Let the busy world be hushed: Shared bonds and the ties that bind
We sat and talked after mass in Cornea, having called to Owens’ for milk and a currany cake. ‘A good crowd tonight; I’m sure there were smiles on their faces when I didn’t keep them that long’ as the two of us sat at the kitchen table, where once parish priests and curates had played cards.
Who could have foretold how our lives would be as we walked together through the door of the President’s Arch above in Maynooth College on an All-Ireland Hurling Final day all those years ago; fresh faced, on the cusp of life, not knowing what the road would bring, a road we had shared through the parishes we have been in from the wilds of North Leitrim to the shores of Lough Oughter.
A young lad with wild notions in his head of changing the world and the other more grounded and sensible, steeped in the local, its people and the land, up from where the air is thin in Carrickallen.
Here as the winds blew outside and the stained glass in the Gothic window of the church opposite illumined the darkness of the night, we spoke not on theology or ecclesiastical matters but on that which bound us together - an interest in people and the stories of their lives, lived in the midst of the ordinary.
As we talked, one story reminded of the next, one encounter borrowed another until we had travelled the roads from Glencar to Greaghnagibney, stopping along the way in houses where we were welcomed after a christening, a wedding or indeed in the midst of grief. And there in our conversation as two lads might sit over dinner in the canteen at the mart, never once was an article of canon law mentioned nor a doctrine of faith, as we shared one memory after another until the night had passed and the kettle had to be refilled once, twice, indeed three times.
The hands of the clock we willed to slow to give more time for another chapter of the story to be told as we got lost in the hills above Tarmon chapel and men lapping hay ‘and what’s that I was telling ya and what’s this is his name’ and in all the toing and froing we had to retrace our steps as far back as the Melrose Inn to find our bearings, that night we stopped for a Cidona and listened to young men talk on the vagaries of farming not far from Glen Gap forbyes those that have it easy on the road south for Virginia.
And indeed in all the miles we have travelled over the years and at all the tables we’ve sat at in different parishes, there’s been times we have felt downcast, not knowing what the way ahead would bring, being sent here, there and yonder, the constant change we have to face, trying to make sense of it all for good decent people that sit before us of a Sunday. Yet, in the midst of it all, we have laughed until we thought our sides would split at the spakes and come - outs of young lads from Aughaloora that sometimes would be retold from our work in school.

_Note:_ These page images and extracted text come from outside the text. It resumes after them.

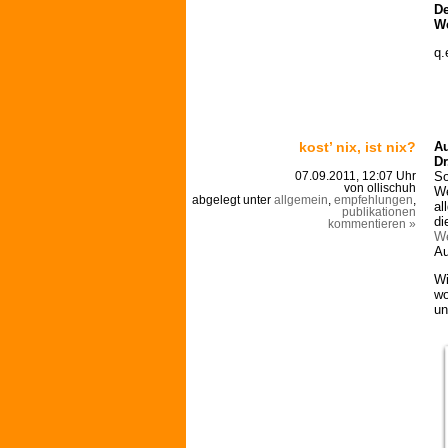
De
We
q.
kost’ nix, ist nix?
Au
Dr
So
07.09.2011, 12:07 Uhr
von ollischuh
We
abgelegt unter
allgemein
,
empfehlungen
,
al
publikationen
di
kommentieren »
We
Au
Wi
wo
un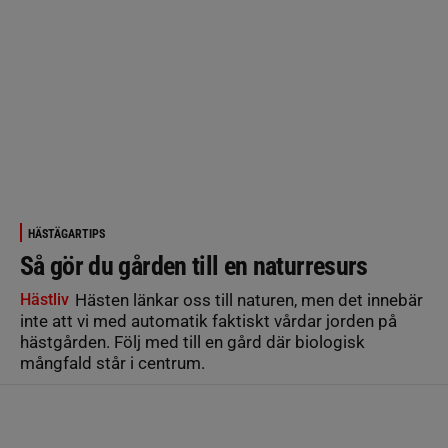
HÄSTÄGARTIPS
Så gör du gården till en naturresurs
Hästliv
Hästen länkar oss till naturen, men det innebär
inte att vi med automatik faktiskt vårdar jorden på
hästgården. Följ med till en gård där biologisk
mångfald står i centrum.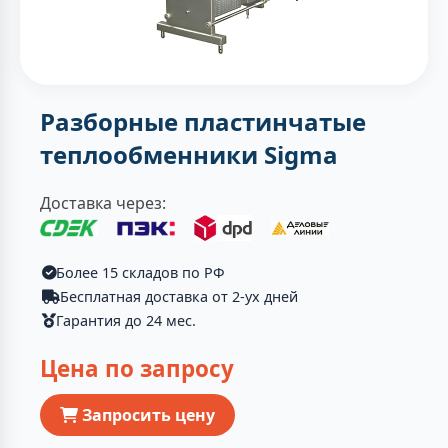
Разборные пластинчатые
теплообменники Sigma
Доставка через:
Более 15 складов по РФ
Бесплатная доставка от 2-ух дней
Гарантия до 24 мес.
Цена по запросу
Запросить цену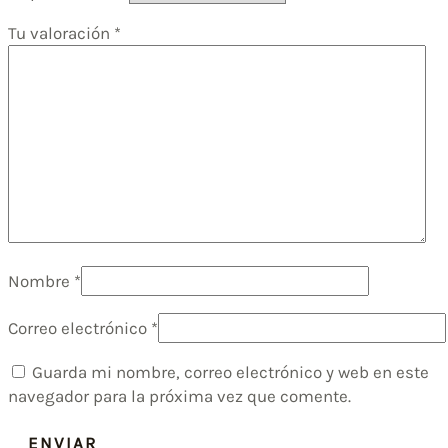
Tu valoración
*
Nombre
*
Correo electrónico
*
Guarda mi nombre, correo electrónico y web en este
navegador para la próxima vez que comente.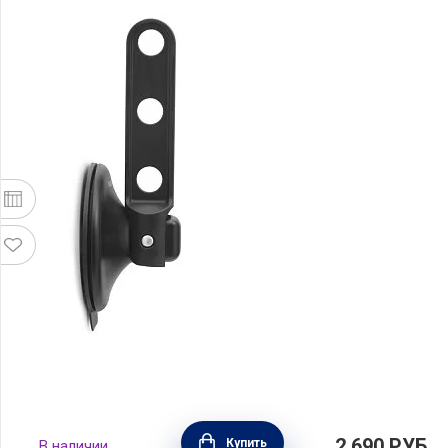
Крючок для одежды на присоске, цвет
2 690
РУБ.
Купить
В наличии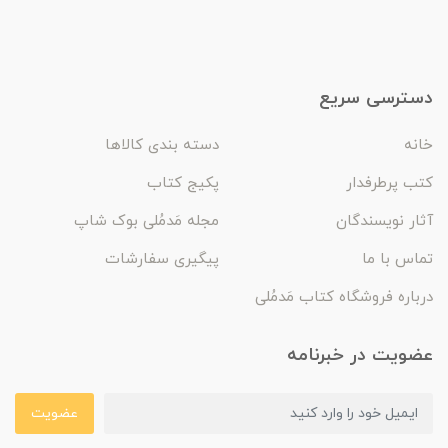
دسترسی سریع
خانه
دسته بندی کالاها
کتب پرطرفدار
پکیج کتاب
آثار نویسندگان
مجله مَدمُلی بوک شاپ
تماس با ما
پیگیری سفارشات
درباره فروشگاه کتاب مَدمُلی
عضویت در خبرنامه
عضویت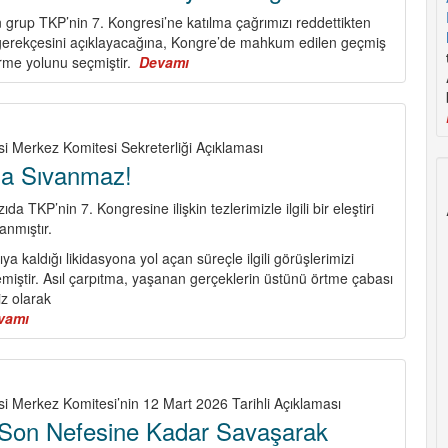
Demokrasi,
 grup TKP’nin 7. Kongresi’ne katılma çağrımızı reddettikten
Özgürlük
gerekçesini açıklayacağına, Kongre’de mahkum edilen geçmiş
ve
irme yolunu seçmiştir.
Devamı
about
Sosyalizm
Zayıflık
Mücadelesini
ve
Güçlendirelim
İhtirasları
Uğruna
si Merkez Komitesi Sekreterliği Açıklaması
TKP’ye
la Sıvanmaz!
Saldıran
“Gruba”
da TKP’nin 7. Kongresine ilişkin tezlerimizle ilgili bir eleştiri
İlişkin
nmıştır.
Devrimci
ya kaldığı likidasyona yol açan süreçle ilgili görüşlerimizi
Kamuoyuna
emiştir. Asıl çarpıtma, yaşanan gerçeklerin üstünü örtme çabası
Bilgilendirme
z olarak
vamı
about
Güneş
Balçıkla
Sıvanmaz!
si Merkez Komitesi’nin 12 Mart 2026 Tarihli Açıklaması
 Son Nefesine Kadar Savaşarak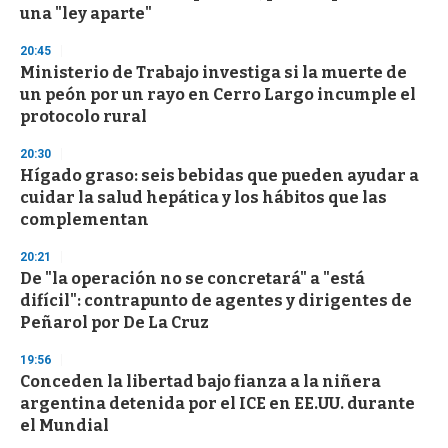
una "ley aparte"
20:45
Ministerio de Trabajo investiga si la muerte de
un peón por un rayo en Cerro Largo incumple el
protocolo rural
20:30
Hígado graso: seis bebidas que pueden ayudar a
cuidar la salud hepática y los hábitos que las
complementan
20:21
De "la operación no se concretará" a "está
difícil": contrapunto de agentes y dirigentes de
Peñarol por De La Cruz
19:56
Conceden la libertad bajo fianza a la niñera
argentina detenida por el ICE en EE.UU. durante
el Mundial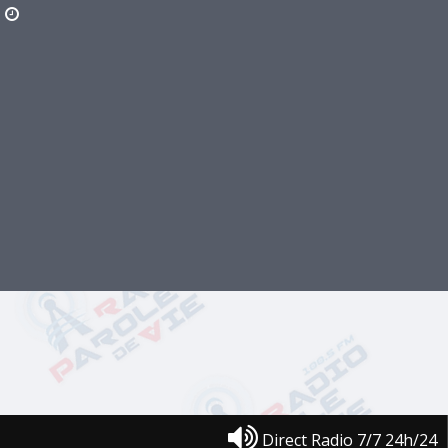
Direct Radio 7/7 24h/24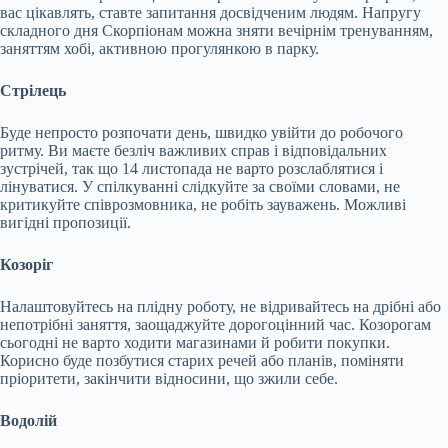
вас цікавлять, ставте запитання досвідченим людям. Напругу
складного дня Скорпіонам можна зняти вечірнім тренуванням,
заняттям хобі, активною прогулянкою в парку.
Стрілець
Буде непросто розпочати день, швидко увійти до робочого
ритму. Ви маєте безліч важливих справ і відповідальних
зустрічей, так що 14 листопада не варто розслаблятися і
лінуватися. У спілкуванні слідкуйте за своїми словами, не
критикуйте співрозмовника, не робіть зауважень. Можливі
вигідні пропозиції.
Козоріг
Налаштовуйтесь на плідну роботу, не відривайтесь на дрібні або
непотрібні заняття, заощаджуйте дорогоцінний час. Козорогам
сьогодні не варто ходити магазинами й робити покупки.
Корисно буде позбутися старих речей або планів, поміняти
пріоритети, закінчити відносини, що зжили себе.
Водолій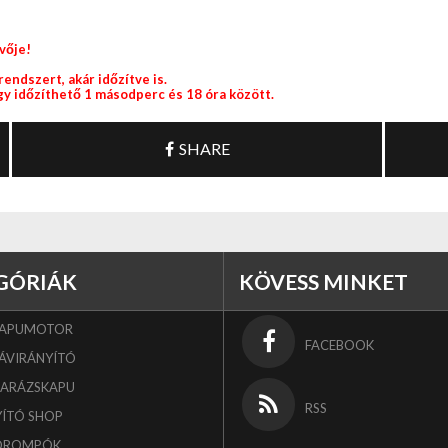
vője!
endszert, akár időzítve is.
gy időzíthető 1 másodperc és 18 óra között.
SHARE
GÓRIÁK
KÖVESS MINKET
KAPUMOTOR
FACEBOOK
ÁVIRÁNYÍTÓ
GARÁZSKAPU
RSS
YÍTÓ SHOP
OROMPÓK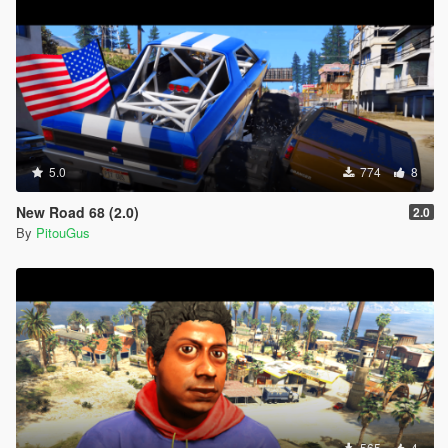
5.0
774
8
New Road 68 (2.0)
2.0
By
PitouGus
565
4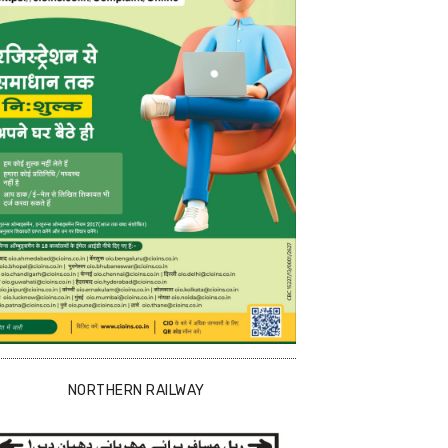
NORTHERN RAILWAY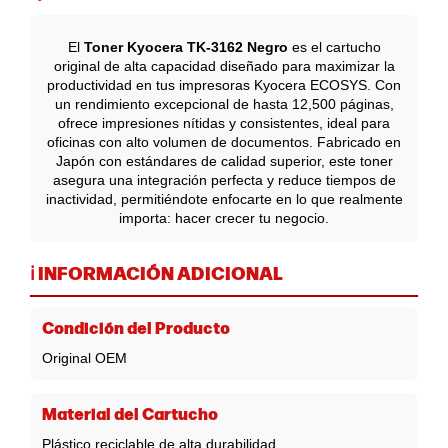
El
Toner Kyocera TK-3162 Negro
es el cartucho
original de alta capacidad diseñado para maximizar la
productividad en tus impresoras Kyocera ECOSYS. Con
un rendimiento excepcional de hasta 12,500 páginas,
ofrece impresiones nítidas y consistentes, ideal para
oficinas con alto volumen de documentos. Fabricado en
Japón con estándares de calidad superior, este toner
asegura una integración perfecta y reduce tiempos de
inactividad, permitiéndote enfocarte en lo que realmente
importa: hacer crecer tu negocio.
ℹ️ INFORMACIÓN ADICIONAL
Condición del Producto
Original OEM
Material del Cartucho
Plástico reciclable de alta durabilidad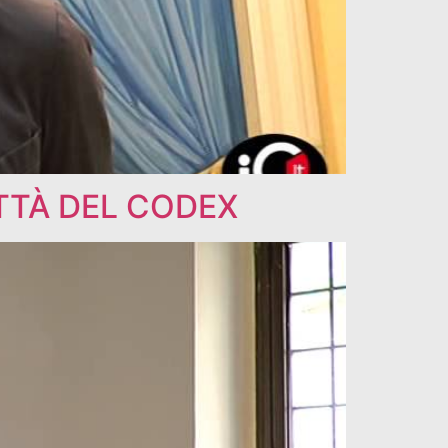
ITTÀ DEL CODEX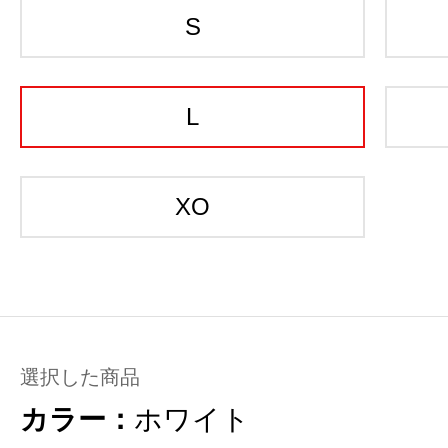
S
L
XO
選択した商品
カラー：
ホワイト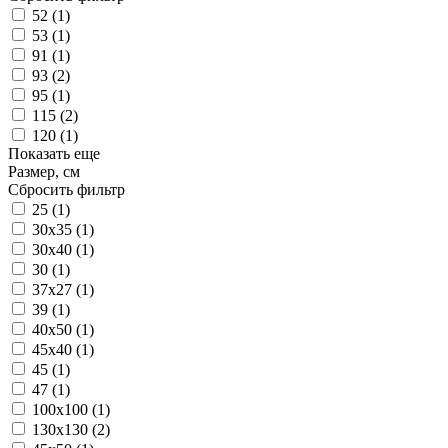
52
(1)
53
(1)
91
(1)
93
(2)
95
(1)
115
(2)
120
(1)
Показать еще
Размер, см
Сбросить фильтр
25
(1)
30x35
(1)
30x40
(1)
30
(1)
37x27
(1)
39
(1)
40x50
(1)
45x40
(1)
45
(1)
47
(1)
100x100
(1)
130x130
(2)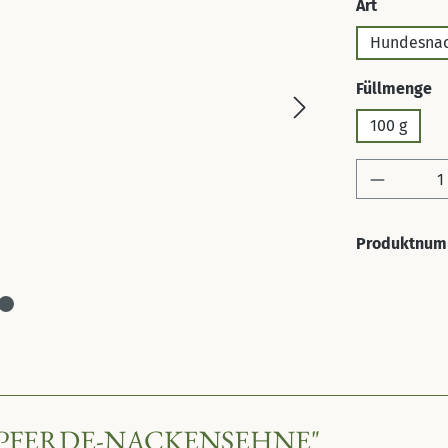
auswähl
Art
Hundesna
a
Füllmenge
100 g
Produkt 
Produktnum
PFERDE-NACKENSEHNE"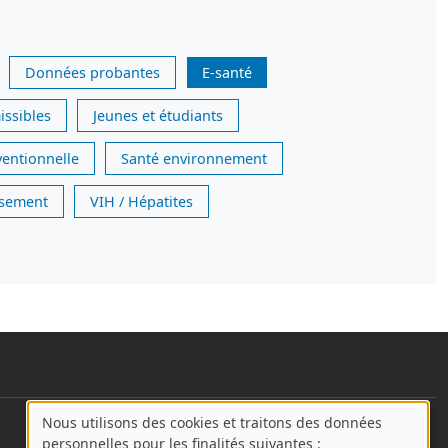
Données probantes
E-santé
issibles
Jeunes et étudiants
ventionnelle
Santé environnement
issement
VIH / Hépatites
Nous utilisons des cookies et traitons des données
User account menu
A
personnelles pour les finalités suivantes :
Se connecter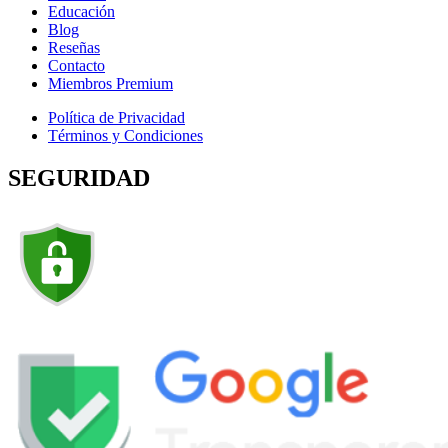
Educación
Blog
Reseñas
Contacto
Miembros Premium
Política de Privacidad
Términos y Condiciones
SEGURIDAD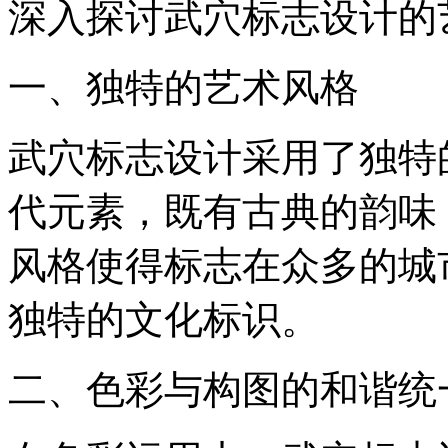
深入探讨武穴标志设计的
一、独特的艺术风格
武穴标志设计采用了独特
代元素，既有古典的韵味
风格使得标志在众多的城
独特的文化标识。
二、色彩与构图的和谐统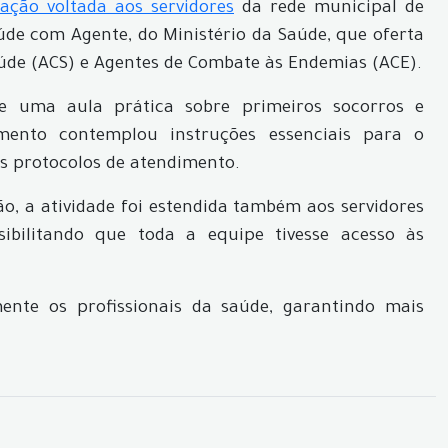
ação voltada aos servidores
da rede municipal de
de com Agente, do Ministério da Saúde, que oferta
úde (ACS) e Agentes de Combate às Endemias (ACE).
de uma aula prática sobre primeiros socorros e
mento contemplou instruções essenciais para o
os protocolos de atendimento.
o, a atividade foi estendida também aos servidores
ibilitando que toda a equipe tivesse acesso às
ente os profissionais da saúde, garantindo mais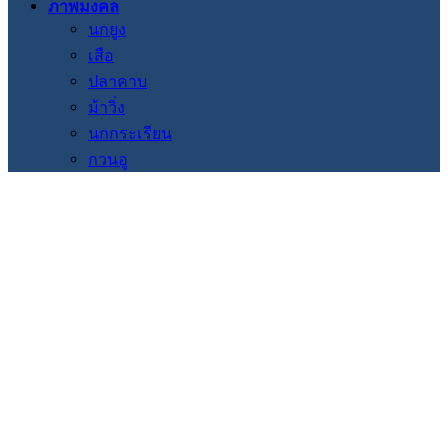
ภาพมงคล
นกยูง
เสือ
ปลาคาบ
ม้าวิ่ง
นกกระเรียน
กวนอู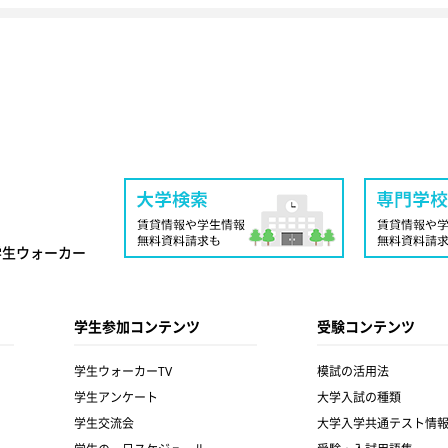
学生ウォーカー
学生参加コンテンツ
受験コンテンツ
学生ウォーカーTV
模試の活用法
学生アンケート
大学入試の種類
学生交流会
大学入学共通テスト情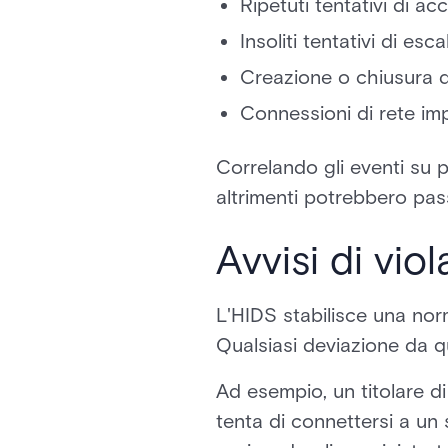
Ripetuti tentativi di acce
Insoliti tentativi di esca
Creazione o chiusura d
Connessioni di rete imp
Correlando gli eventi su pi
altrimenti potrebbero pas
Avvisi di vi
L'HIDS stabilisce una nor
Qualsiasi deviazione da qu
Ad esempio, un titolare di
tenta di connettersi a un 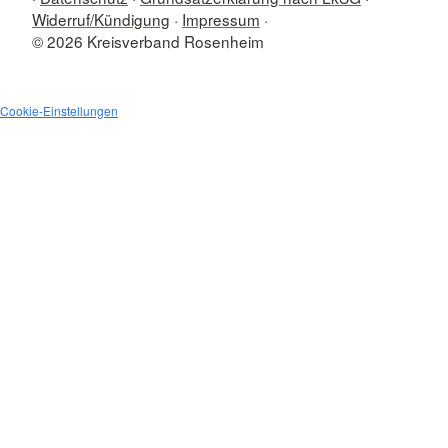
Widerruf/Kündigung
Impressum
© 2026 Kreisverband Rosenheim
Cookie-Einstellungen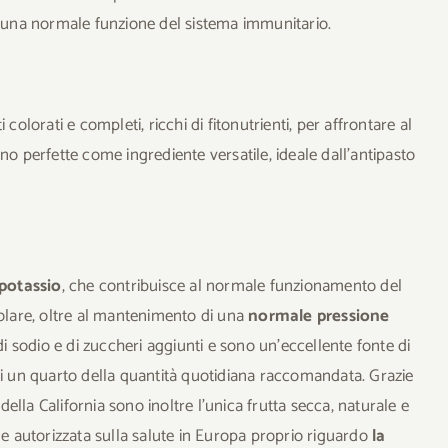
re una normale funzione del sistema immunitario.
colorati e completi, ricchi di fitonutrienti, per affrontare al
no perfette come ingrediente versatile, ideale dall’antipasto
 potassio
, che contribuisce al normale funzionamento del
lare, oltre al mantenimento di una
normale pressione
 di sodio e di zuccheri aggiunti e sono un’eccellente fonte di
si un quarto della quantità quotidiana raccomandata. Grazie
della California sono inoltre l’unica frutta secca, naturale e
le autorizzata sulla salute in Europa proprio riguardo
la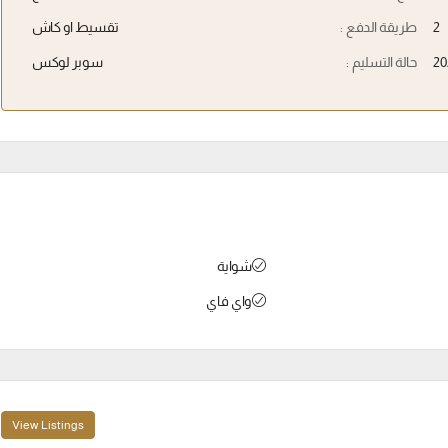
2
طريقة الدفع :
تقسيط او كاش
20
حالة التسليم :
سوبر لوكس
شواية
واي فاي
View Listings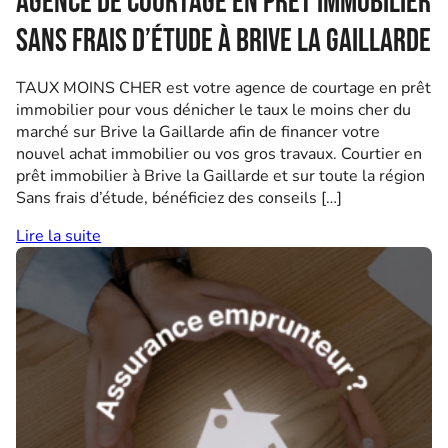
Agence de courtage en prêt immobilier
sans frais d’étude à Brive la Gaillarde
TAUX MOINS CHER est votre agence de courtage en prêt
immobilier pour vous dénicher le taux le moins cher du
marché sur Brive la Gaillarde afin de financer votre
nouvel achat immobilier ou vos gros travaux. Courtier en
prêt immobilier à Brive la Gaillarde et sur toute la région
Sans frais d’étude, bénéficiez des conseils […]
Lire la suite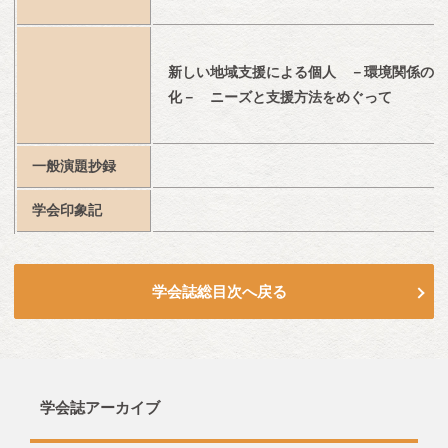
新しい地域支援による個人　－環境関係の変
化－　ニーズと支援方法をめぐって
一般演題抄録
学会印象記
学会誌総目次へ戻る
学会誌アーカイブ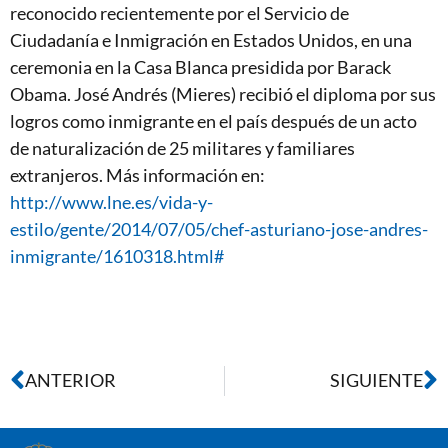
reconocido recientemente por el Servicio de
Ciudadanía e Inmigración en Estados Unidos, en una
ceremonia en la Casa Blanca presidida por Barack
Obama. José Andrés (Mieres) recibió el diploma por sus
logros como inmigrante en el país después de un acto
de naturalización de 25 militares y familiares
extranjeros. Más información en:
http://www.lne.es/vida-y-
estilo/gente/2014/07/05/chef-asturiano-jose-andres-
inmigrante/1610318.html#
ANTERIOR
SIGUIENTE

But there in those hours we shared, whilst cutting another slice of his mother’s brown bread, the cares and worries of our lives subsided in the ebb and flow of conversation and I, for one, left the table albeit in the small hours of the morning, feeling much the lighter having sat and talked the whole of the evening through, knowing that all is left behind and never a word from the table is spoken.
And if one is to reflect on that which has carried us through the years thus far, from those years of naivety as seminarians in college to this point of looking back over 20 years and more, it surely has been the ordinary people we have encountered and befriended along the way, the people who make up the tapestry of our memories, people who at times struggle through the days of their lives just as we do, ordinary people like our parents from the town and the country whose lives we have been privileged to share in, in a simple unobtrusive sort of way.
We often underestimate these simple conversations had with the people we take for granted, people who share in the same experiences as we do, who walk a road akin to ours, over many miles through many years and yet, in stopping along the way to chat for an hour or two and more, it allows us to reflect, to take stock, to dust ourselves down as the days pass and the evening comes until we meet again, after mass in Coronea.